Photosynthetic organisms are autotrophs (auto=self, trophs= feeding). Because they make all of their required
organic molecules from carbon dioxide and simple substances present in their surroundings.
Photoautotrophic Organisms: are known as Earth’s primary producers-- convert solar energy into chemical
energy that creates organic molecules used by many other organisms.
● They can do this because they have pigments that can capture light energy and transfer it into another form.
● These organisms needs organic molecules themselves for cellular respiration.
Heterotrophs: consumers or decomposers that require an already synthesized source of organic molecules.
MAIN LOCATION:
1) Photosynthetic prokaryotes do photosynthesis in the cytoplasm and the plasma membrane.
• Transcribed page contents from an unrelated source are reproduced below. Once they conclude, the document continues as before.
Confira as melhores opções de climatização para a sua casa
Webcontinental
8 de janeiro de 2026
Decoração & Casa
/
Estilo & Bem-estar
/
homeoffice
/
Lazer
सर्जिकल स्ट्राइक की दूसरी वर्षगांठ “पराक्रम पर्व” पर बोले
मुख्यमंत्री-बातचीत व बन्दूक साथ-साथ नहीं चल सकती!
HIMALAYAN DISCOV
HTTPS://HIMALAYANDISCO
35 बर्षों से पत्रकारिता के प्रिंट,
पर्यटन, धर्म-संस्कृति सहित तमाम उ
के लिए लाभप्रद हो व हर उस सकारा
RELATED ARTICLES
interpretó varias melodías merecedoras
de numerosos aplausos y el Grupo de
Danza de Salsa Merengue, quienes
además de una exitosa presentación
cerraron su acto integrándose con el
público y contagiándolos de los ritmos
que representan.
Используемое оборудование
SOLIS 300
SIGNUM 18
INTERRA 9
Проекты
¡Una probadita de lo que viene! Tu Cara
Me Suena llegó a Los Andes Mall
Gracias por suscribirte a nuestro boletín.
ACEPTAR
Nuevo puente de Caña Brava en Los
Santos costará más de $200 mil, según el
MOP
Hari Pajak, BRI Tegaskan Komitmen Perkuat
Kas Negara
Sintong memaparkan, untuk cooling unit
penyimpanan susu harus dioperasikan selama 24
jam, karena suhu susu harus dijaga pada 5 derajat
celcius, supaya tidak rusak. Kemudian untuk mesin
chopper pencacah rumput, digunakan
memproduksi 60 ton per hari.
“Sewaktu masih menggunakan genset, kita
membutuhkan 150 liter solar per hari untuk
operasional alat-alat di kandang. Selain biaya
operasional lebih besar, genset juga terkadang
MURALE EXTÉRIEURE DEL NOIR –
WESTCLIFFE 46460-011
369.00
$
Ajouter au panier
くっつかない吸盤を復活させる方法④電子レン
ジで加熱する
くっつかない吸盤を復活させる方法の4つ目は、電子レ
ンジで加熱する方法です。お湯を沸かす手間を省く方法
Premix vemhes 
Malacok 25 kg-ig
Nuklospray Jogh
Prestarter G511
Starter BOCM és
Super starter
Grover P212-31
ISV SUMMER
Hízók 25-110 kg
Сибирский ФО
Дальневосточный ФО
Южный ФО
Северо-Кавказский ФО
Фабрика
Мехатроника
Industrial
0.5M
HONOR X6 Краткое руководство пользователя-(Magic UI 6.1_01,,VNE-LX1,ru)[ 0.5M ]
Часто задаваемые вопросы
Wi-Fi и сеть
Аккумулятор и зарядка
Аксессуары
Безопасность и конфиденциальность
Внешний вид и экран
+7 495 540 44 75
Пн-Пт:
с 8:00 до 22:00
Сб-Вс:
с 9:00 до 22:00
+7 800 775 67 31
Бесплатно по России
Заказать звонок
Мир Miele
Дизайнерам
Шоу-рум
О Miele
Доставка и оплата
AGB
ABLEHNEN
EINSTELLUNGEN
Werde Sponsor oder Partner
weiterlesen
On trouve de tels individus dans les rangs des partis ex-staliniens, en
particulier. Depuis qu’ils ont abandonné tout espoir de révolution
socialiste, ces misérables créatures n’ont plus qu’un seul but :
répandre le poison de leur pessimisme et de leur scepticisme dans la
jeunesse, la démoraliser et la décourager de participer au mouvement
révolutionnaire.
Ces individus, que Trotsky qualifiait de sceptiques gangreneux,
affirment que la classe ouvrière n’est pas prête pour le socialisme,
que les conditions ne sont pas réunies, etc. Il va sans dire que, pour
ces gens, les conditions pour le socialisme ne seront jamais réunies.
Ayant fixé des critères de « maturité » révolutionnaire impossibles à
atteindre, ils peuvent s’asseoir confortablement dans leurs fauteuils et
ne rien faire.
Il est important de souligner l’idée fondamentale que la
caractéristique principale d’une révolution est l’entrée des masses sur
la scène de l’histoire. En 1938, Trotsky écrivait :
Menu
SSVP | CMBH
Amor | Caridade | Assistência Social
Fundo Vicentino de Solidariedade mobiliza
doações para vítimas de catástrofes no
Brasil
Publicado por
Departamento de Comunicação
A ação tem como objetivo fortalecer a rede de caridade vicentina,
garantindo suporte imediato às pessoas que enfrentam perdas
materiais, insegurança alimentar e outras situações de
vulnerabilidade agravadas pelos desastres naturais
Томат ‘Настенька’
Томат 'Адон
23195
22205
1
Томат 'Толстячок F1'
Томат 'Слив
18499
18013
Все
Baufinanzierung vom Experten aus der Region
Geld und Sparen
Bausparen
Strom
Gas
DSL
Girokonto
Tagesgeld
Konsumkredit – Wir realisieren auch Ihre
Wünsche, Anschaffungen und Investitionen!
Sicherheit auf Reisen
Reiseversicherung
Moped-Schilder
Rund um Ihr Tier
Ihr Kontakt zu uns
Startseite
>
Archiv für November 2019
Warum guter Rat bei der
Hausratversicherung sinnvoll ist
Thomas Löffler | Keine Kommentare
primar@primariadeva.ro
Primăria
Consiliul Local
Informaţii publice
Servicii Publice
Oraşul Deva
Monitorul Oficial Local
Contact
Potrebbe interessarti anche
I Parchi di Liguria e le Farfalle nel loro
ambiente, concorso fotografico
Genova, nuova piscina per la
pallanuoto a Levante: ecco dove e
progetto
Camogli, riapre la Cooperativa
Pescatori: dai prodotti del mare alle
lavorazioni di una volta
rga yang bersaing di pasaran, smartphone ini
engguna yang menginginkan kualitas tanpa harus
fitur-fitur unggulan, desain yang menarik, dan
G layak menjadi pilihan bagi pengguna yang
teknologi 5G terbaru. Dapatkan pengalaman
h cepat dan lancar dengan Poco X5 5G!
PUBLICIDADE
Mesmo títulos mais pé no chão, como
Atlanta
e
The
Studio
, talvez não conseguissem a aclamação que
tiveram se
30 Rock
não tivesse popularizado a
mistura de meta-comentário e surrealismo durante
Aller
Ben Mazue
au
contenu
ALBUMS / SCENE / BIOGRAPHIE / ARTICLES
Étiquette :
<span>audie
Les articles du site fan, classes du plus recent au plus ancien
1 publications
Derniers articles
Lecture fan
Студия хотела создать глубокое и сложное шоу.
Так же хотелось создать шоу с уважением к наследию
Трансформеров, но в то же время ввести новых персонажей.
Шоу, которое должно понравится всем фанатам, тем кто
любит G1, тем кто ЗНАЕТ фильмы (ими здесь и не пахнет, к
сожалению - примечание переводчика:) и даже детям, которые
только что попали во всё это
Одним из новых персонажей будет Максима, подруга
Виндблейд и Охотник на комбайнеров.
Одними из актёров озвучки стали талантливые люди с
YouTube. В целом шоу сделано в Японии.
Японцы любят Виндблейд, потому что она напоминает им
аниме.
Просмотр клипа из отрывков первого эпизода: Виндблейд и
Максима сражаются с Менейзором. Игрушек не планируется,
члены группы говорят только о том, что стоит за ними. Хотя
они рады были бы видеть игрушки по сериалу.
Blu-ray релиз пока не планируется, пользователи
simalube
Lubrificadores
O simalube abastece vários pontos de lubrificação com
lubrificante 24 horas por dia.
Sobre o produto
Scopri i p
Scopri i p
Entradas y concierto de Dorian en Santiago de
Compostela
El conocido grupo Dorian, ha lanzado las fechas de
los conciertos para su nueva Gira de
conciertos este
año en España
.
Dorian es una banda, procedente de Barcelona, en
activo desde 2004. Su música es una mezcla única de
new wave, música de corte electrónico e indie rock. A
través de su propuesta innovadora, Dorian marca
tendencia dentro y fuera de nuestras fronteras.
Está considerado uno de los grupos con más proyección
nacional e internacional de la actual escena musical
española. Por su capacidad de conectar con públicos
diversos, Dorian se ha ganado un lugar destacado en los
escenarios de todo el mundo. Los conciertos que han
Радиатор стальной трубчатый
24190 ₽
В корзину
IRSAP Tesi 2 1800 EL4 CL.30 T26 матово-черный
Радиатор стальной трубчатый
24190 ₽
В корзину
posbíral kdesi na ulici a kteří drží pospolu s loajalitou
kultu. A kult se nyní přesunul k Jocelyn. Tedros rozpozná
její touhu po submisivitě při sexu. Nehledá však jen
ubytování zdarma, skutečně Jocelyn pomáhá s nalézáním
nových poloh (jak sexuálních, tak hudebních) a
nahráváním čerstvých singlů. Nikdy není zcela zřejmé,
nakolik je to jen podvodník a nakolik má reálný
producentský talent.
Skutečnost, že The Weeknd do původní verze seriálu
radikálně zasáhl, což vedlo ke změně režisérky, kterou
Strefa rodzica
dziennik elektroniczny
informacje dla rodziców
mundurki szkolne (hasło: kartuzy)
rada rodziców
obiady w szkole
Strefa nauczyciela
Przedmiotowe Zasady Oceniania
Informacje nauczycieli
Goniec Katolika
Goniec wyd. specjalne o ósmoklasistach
Chloroplast (a type of plastid): a membrane bound organelle that is formed from three membranes that define
three distinct compartments:
2. Inner membrane: surrounds liquid matrix of chloroplasts called the stroma and photosynthesis thylakoid
membrane
3. Intermembrane Compartment: space between the outer and the inner membranes
● Thylakoid membranes: photosynthetic membranes are organized into disks called thylakoids, and these disks
form a stack called a granum. Inside each thylakoid disk is matrix called lumen. Finally, the connections between
the grana are called lamellae.
● The photosynthetic pigments involved in photosynthesis are located in the thylakoid membranes.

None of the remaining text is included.